MSc Global Health student Panthea Pouramin

MSc Global Health student Panthea Pouramin in Honduras.

April 24, 2018

Panthea Pouramin had always been interested in global health. But it wasn’t until the fourth year of her undergraduate degree, when she took a course focusing on HIV epidemiology, that she began to see it as a field in which she could make a difference. “I discovered that many people were experiencing unnecessary disease burden simply because they didn’t have access to drugs,” explains Pouramin.   

“We often think that the cure for many of our diseases lies in medical breakthroughs or miracle drugs. But today many people are suffering from treatable or preventable diseases – and what’s needed is good healthcare policies,” she says.

That same year, Pouramin visited Honduras as part of an education delegation, volunteering in communities that lacked access to clean water. “For me, it solidified the importance of resolving global health disparities,” says Pouramin of the experience, which drove her next decision.

“I applied to join the MSc Global Health program at McMaster because I wanted to continue learning about global health – and, specifically, how to design effective global health strategies,” she says.

The program has afforded Pouramin the opportunity to pursue and combine her interests in clinical research, gender equality, and environmental sustainability. She credits her supervisor Dr. Mohit Bhandari and the MacOrtho Team with providing a supportive environment that has fuelled her passion for research. For her thesis, she is exploring gender biases and how they can prevent women from receiving timely treatment following an injury. “I’m interested in working on ways to reduce some of these systemic biases in the hopes that we can incrementally improve clinical outcomes for women,” says Pouramin.

Pouramin presented a summary of her thesis research in March for the Three Minute Thesis competition, a challenge she welcomed. “I had to distil years of work, with all its complexities and nuance, into a simple but powerful story of how I hope my research will benefit the community.”

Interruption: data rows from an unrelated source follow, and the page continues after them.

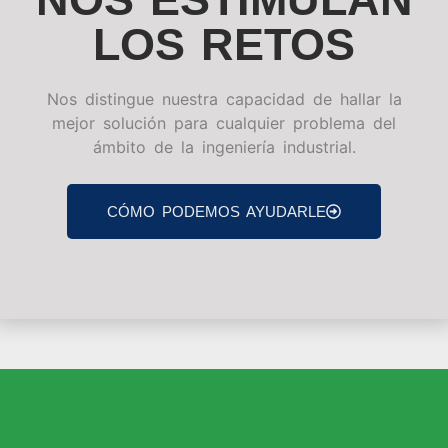
LOS RETOS
Nos distingue nuestra capacidad de hallar la
mejor solución para cualquier problema del
ámbito de la ingeniería industrial.
CÓMO PODEMOS AYUDARLE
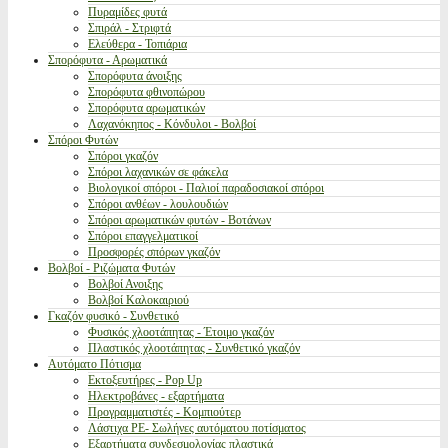
Πυραμίδες φυτά
Σπιράλ - Στριφτά
Ελεύθερα - Τοπιάρια
Σπορόφυτα - Αρωματικά
Σπορόφυτα άνοιξης
Σπορόφυτα φθινοπώρου
Σπορόφυτα αρωματικών
Λαχανόκηπος - Κόνδυλοι - Βολβοί
Σπόροι Φυτών
Σπόροι γκαζόν
Σπόροι λαχανικών σε φάκελα
Βιολογικοί σπόροι - Παλιοί παραδοσιακοί σπόροι
Σπόροι ανθέων - λουλουδιών
Σπόροι αρωματικών φυτών - Βοτάνων
Σπόροι επαγγελματικοί
Προσφορές σπόρων γκαζόν
Βολβοί - Ριζώματα Φυτών
Βολβοί Ανοιξης
Βολβοί Καλοκαιριού
Γκαζόν φυσικό - Συνθετικό
Φυσικός χλοοτάπητας - Έτοιμο γκαζόν
Πλαστικός χλοοτάπητας - Συνθετικό γκαζόν
Αυτόματο Πότισμα
Εκτοξευτήρες - Pop Up
Ηλεκτροβάνες - εξαρτήματα
Προγραμματιστές - Κομπιούτερ
Λάστιχα PE- Σωλήνες αυτόματου ποτίσματος
Εξαρτήματα συνδεσμολογίας πλαστικά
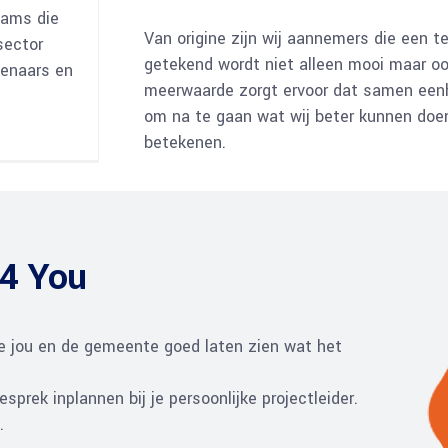
eams die
Van origine zijn wij aannemers die een t
sector
getekend wordt niet alleen mooi maar ook
kenaars en
meerwaarde zorgt ervoor dat samen eenhei
om na te gaan wat wij beter kunnen doen
betekenen.
 4 You
e jou en de gemeente goed laten zien wat het
sprek inplannen bij je persoonlijke projectleider.
.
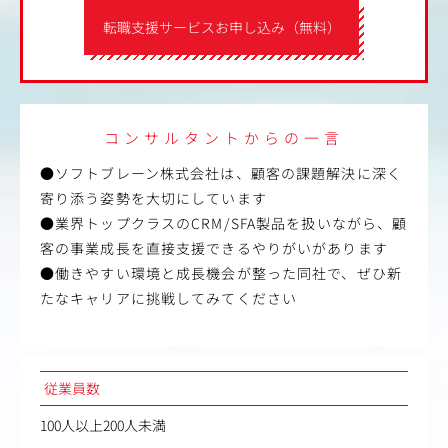
転職支援サービスお申し込み（無料）
コンサルタントからの一言
●ソフトブレーン株式会社は、顧客の課題解決に深く
寄り添う姿勢を大切にしています
●業界トップクラスのCRM/SFA製品を扱いながら、顧
客の事業成長を直接支援できるやりがいがあります
●働きやすい環境と成長機会が整った同社で、ぜひ新
たなキャリアに挑戦してみてください
従業員数
100人以上200人未満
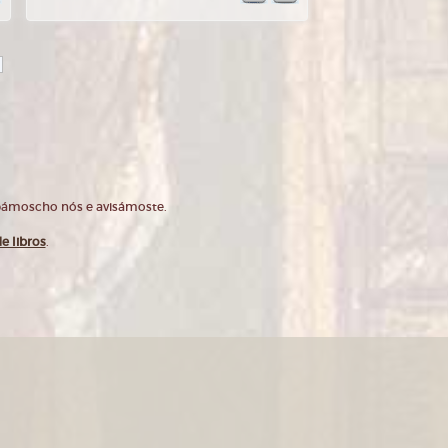
opámoscho nós e avisámoste.
e libros
.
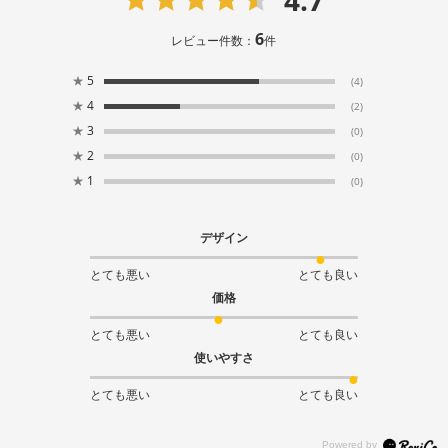
6
レビュー件数：
件
★
5
(4)
★
4
(2)
★
3
(0)
★
2
(0)
★
1
(0)
デザイン
とても悪い
とても良い
価格
とても悪い
とても良い
使いやすさ
とても悪い
とても良い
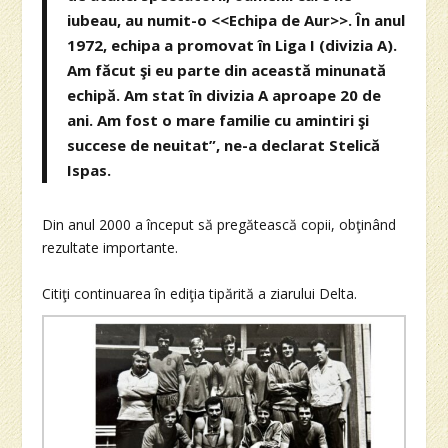
iubeau, au numit-o <<Echipa de Aur>>. În anul
1972, echipa a promovat în Liga I (divizia A).
Am făcut şi eu parte din această minunată
echipă. Am stat în divizia A aproape 20 de
ani. Am fost o mare familie cu amintiri şi
succese de neuitat”, ne-a declarat Stelică
Ispas.
Din anul 2000 a început să pregătească copii, obţinând
rezultate importante.
Citiţi continuarea în ediţia tipărită a ziarului Delta.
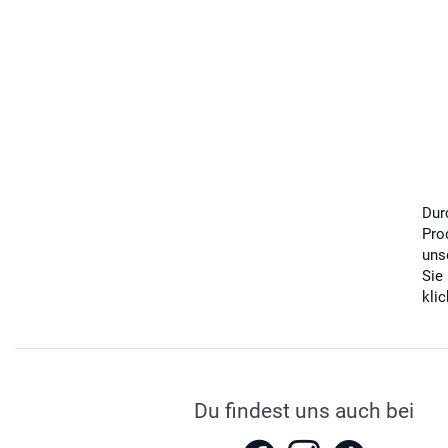
Dur
Pro
uns
Sie
kli
Du findest uns auch bei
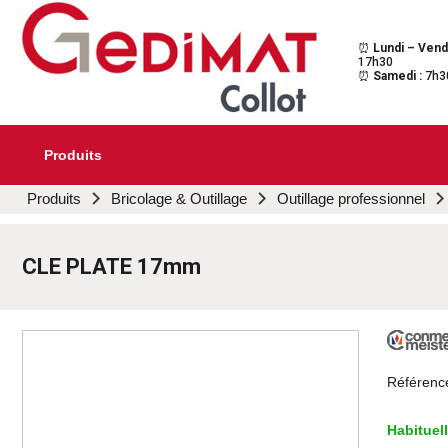
⏰
Lundi – Vend
Gedimat Collot
Au cœur de l'ouvrage
17h30
⏰
Samedi :
7h3
Produits
Aller
Produits
Bricolage & Outillage
Outillage professionnel
au
contenu
principal
CLE PLATE 17mm
Référenc
Habituel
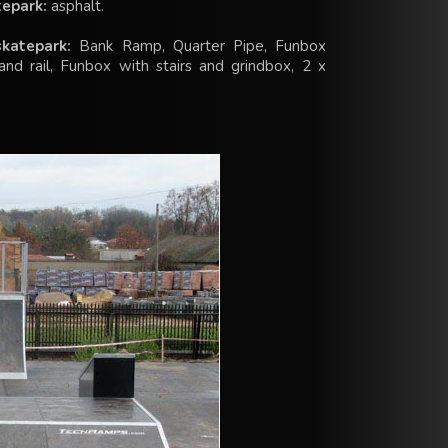
tepark:
asphalt.
katepark:
Bank Ramp, Quarter Pipe, Funbox
and rail, Funbox with stairs and grindbox, 2 x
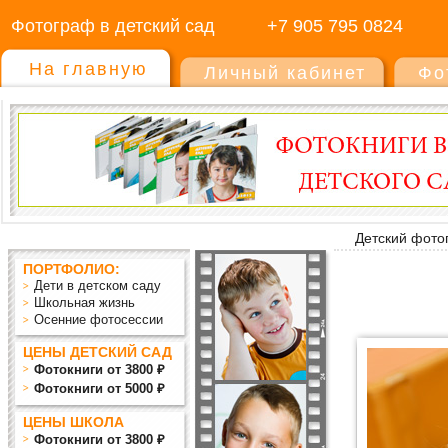
Фотограф в детский сад
+7 905 795 0824
На главную
Личный кабинет
Фо
Детский фото
ПОРТФОЛИО:
Дети в детском саду
Школьная жизнь
Осенние фотосессии
ЦЕНЫ ДЕТСКИЙ САД
Фотокниги от 3800 ₽
Фотокниги от 5000 ₽
ЦЕНЫ ШКОЛА
Фотокниги от 3800 ₽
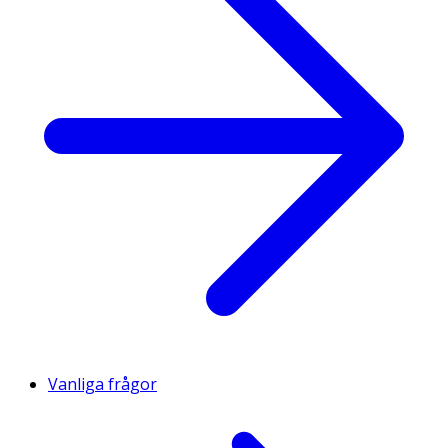
Vanliga frågor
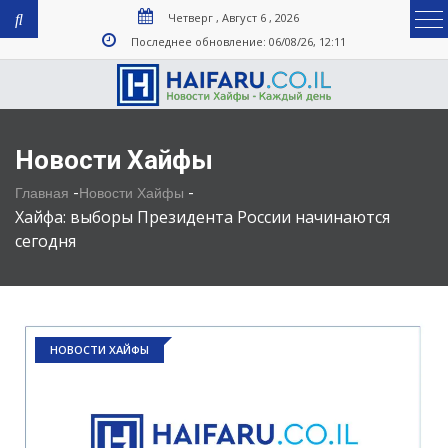
Четверг , Август 6 , 2026
Последнее обновление: 06/08/26, 12:11
Новости Хайфы
-
-
Главная
Новости Хайфы
Хайфа: выборы Президента России начинаются
сегодня
НОВОСТИ ХАЙФЫ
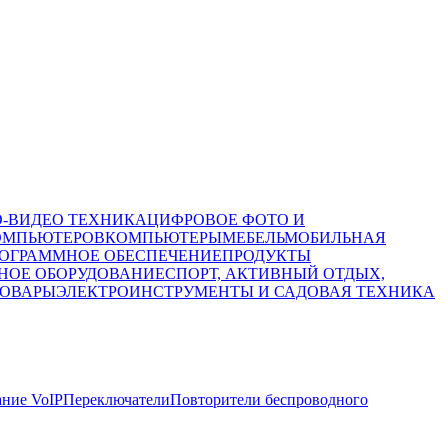
О-ВИДЕО ТЕХНИКА
ЦИФРОВОЕ ФОТО И
ОМПЬЮТЕРОВ
КОМПЬЮТЕРЫ
МЕБЕЛЬ
МОБИЛЬНАЯ
ОГРАММНОЕ ОБЕСПЕЧЕНИЕ
ПРОДУКТЫ
НОЕ ОБОРУДОВАНИЕ
СПОРТ, АКТИВНЫЙ ОТДЫХ,
ТОВАРЫ
ЭЛЕКТРОИНСТРУМЕНТЫ И САДОВАЯ ТЕХНИКА
ние VoIP
Переключатели
Повторители беспроводного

Through the program, Pouramin has been able to tackle many different and pressing issues, translating project ideas into research and policy activities. As part of the Global Health and Environmental Policy course with Professor Buonsante, she and her peers investigated the health implications of pharmaceuticals, which pollute drinking water and the environment. The group conducted interviews with key stakeholders, internationally recognized think tanks, and world-renowned academics to gather research for the project. “It was really exciting to work with experts to research what policies could be beneficial in reducing some of the risks associated with pharmaceutical pollution,” says Pouramin.

Looking forward, Pouramin hopes to become a clinician working for international NGOs. “My goal is to be able to contribute meaningfully towards making strides in global health policies and actions to promote gender equality and health for all,” she says.